● **Work to be completed**
Wherever "SIGs" appears in a line of the listing, that line should be returned.

─── The records ───

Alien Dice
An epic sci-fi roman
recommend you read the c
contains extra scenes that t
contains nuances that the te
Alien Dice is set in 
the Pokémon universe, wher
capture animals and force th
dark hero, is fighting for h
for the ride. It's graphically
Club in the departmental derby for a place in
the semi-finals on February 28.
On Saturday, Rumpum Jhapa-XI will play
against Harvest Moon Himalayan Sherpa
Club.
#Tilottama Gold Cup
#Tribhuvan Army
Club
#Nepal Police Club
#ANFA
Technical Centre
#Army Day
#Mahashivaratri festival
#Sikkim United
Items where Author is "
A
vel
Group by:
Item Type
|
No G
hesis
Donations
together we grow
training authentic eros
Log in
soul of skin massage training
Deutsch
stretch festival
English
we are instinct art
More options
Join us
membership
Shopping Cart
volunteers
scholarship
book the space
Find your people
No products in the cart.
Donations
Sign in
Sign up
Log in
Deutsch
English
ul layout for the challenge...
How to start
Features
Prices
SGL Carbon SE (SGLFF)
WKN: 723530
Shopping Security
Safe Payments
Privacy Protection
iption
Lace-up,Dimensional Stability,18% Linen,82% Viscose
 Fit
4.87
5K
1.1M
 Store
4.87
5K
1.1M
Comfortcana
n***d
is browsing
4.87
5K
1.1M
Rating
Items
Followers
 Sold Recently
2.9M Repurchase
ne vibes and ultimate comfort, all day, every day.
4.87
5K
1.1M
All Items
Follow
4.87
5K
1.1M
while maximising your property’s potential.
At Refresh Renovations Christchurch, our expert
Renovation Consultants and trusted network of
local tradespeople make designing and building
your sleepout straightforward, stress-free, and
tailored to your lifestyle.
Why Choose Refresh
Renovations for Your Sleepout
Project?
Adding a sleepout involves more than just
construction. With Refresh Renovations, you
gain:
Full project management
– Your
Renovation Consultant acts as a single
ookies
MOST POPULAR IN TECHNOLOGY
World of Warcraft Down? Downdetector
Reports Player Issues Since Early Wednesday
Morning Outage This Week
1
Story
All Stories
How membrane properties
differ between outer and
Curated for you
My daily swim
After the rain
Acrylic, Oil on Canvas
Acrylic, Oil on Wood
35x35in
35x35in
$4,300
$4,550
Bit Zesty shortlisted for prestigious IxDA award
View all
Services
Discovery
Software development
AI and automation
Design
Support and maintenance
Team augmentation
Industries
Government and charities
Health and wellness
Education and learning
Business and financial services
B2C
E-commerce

───
─── The records ───

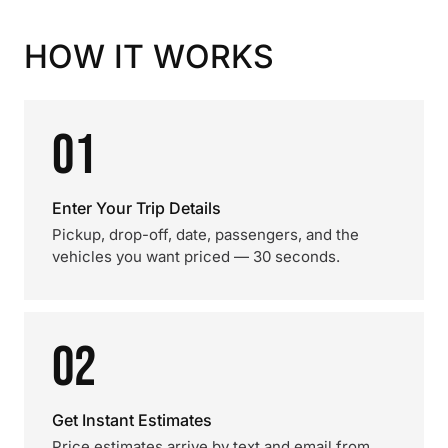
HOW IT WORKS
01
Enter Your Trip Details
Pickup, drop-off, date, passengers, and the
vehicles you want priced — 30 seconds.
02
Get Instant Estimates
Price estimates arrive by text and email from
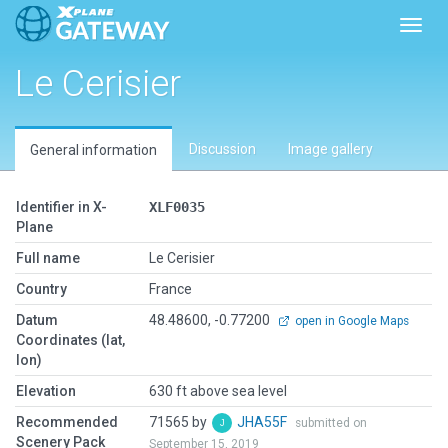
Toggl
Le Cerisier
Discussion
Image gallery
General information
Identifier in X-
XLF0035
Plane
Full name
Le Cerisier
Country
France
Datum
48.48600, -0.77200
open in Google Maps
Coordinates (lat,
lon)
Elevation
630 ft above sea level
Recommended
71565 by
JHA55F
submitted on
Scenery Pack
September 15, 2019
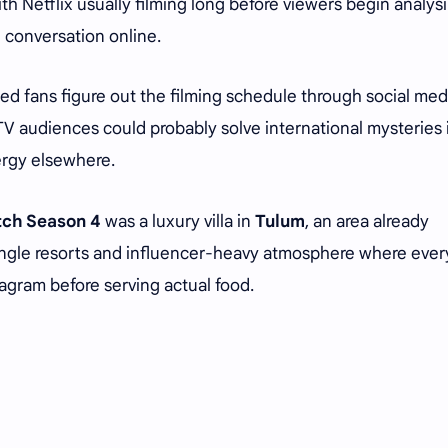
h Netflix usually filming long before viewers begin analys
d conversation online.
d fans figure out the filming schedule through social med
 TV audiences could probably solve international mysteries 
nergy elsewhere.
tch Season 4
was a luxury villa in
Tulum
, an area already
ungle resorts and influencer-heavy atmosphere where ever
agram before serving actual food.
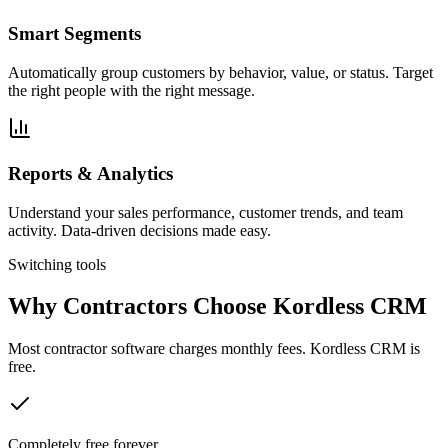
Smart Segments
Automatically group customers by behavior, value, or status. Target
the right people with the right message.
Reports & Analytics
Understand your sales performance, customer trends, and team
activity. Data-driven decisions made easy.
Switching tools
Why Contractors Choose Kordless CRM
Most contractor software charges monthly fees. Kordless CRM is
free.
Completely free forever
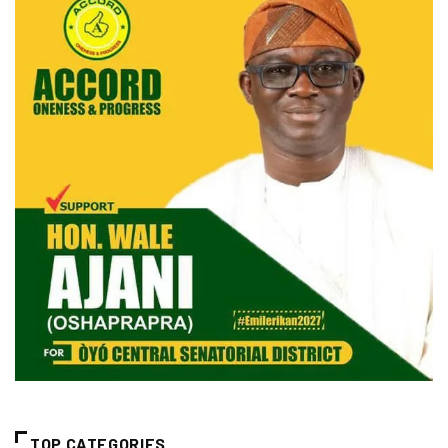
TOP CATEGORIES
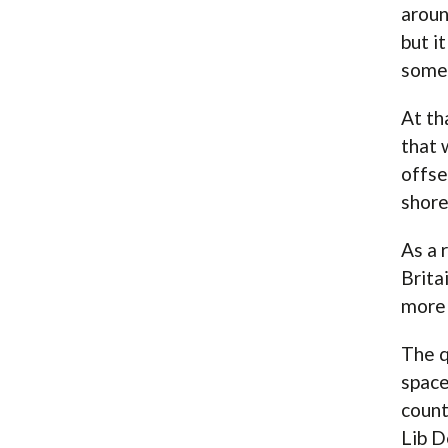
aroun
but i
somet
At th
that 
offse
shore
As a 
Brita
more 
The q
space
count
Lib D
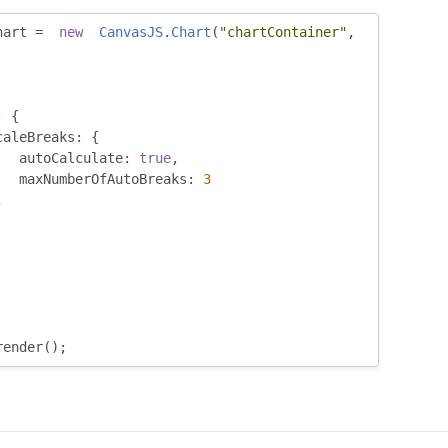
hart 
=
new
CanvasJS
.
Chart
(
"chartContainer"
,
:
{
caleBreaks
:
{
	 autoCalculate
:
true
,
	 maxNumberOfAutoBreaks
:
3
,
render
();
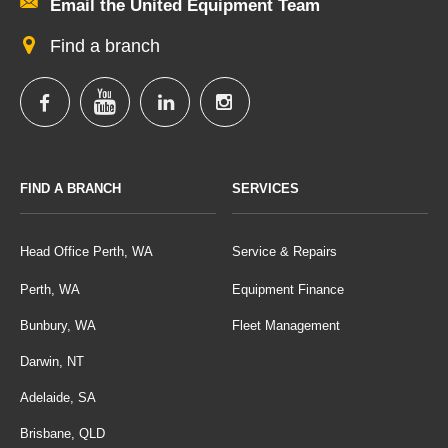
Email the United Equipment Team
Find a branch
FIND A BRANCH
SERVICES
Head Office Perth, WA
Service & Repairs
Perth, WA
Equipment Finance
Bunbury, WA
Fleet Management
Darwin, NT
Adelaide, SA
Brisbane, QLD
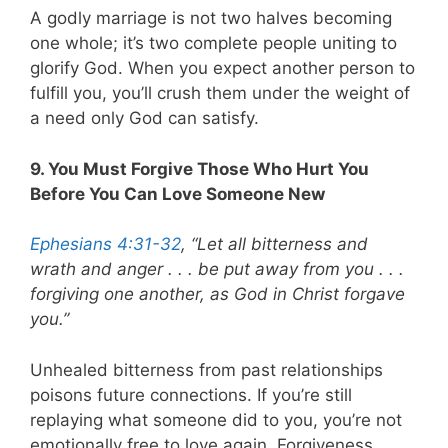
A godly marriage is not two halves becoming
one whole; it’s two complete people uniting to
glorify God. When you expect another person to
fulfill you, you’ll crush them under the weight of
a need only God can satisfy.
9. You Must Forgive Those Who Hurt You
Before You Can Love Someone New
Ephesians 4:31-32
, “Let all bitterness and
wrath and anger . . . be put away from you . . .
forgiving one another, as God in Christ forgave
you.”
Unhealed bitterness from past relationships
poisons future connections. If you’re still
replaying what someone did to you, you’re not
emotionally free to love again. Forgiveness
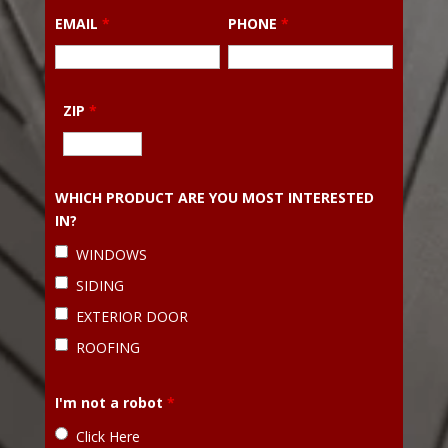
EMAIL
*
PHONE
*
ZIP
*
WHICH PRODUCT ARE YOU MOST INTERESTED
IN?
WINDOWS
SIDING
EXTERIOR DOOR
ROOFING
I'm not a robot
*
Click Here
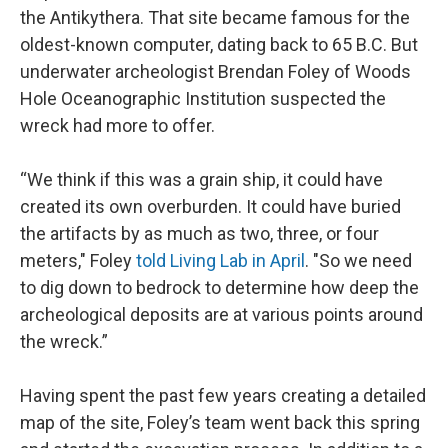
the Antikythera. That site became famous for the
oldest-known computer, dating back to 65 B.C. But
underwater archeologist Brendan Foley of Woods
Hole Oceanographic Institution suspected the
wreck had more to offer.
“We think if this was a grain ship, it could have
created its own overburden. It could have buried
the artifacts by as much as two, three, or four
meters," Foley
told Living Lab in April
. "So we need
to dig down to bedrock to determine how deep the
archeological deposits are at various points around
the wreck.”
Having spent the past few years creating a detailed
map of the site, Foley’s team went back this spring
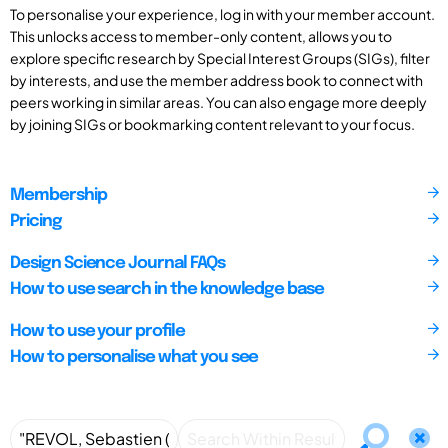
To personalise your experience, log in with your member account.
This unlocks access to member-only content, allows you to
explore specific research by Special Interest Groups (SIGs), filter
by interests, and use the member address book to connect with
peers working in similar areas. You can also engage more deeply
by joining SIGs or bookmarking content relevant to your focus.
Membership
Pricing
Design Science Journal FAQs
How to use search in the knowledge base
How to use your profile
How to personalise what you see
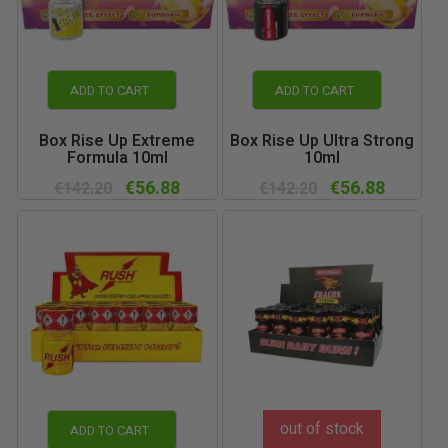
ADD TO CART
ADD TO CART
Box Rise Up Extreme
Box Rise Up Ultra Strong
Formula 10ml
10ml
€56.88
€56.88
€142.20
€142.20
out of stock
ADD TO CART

───

● **Solution to this task**
explore specific research by Special Interest Groups (SIGs), filter
by joining SIGs or bookmarking content relevant to your focus.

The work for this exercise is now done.